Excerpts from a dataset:
···
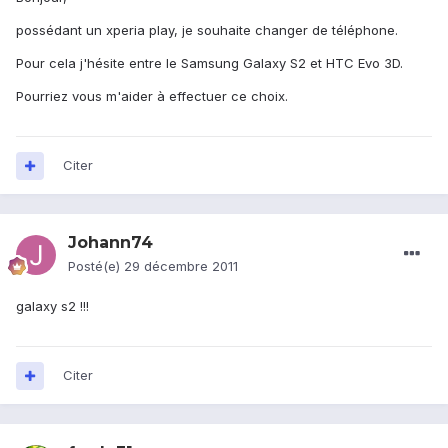
possédant un xperia play, je souhaite changer de téléphone.
Pour cela j'hésite entre le Samsung Galaxy S2 et HTC Evo 3D.
Pourriez vous m'aider à effectuer ce choix.
Citer
Johann74
Posté(e)
29 décembre 2011
galaxy s2 !!!
Citer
···
What this task involves » Output the data exactly, pictures omitted.

Written solution »
possédant un xperia play, je souhaite changer de téléphone.
Pour cela j'hésite entre le Samsung Galaxy S2 et HTC Evo 3D.
Pourriez vous m'aider à effectuer ce choix.
Citer
Johann74
Posté(e)
29 décembre 2011
galaxy s2 !!!
Citer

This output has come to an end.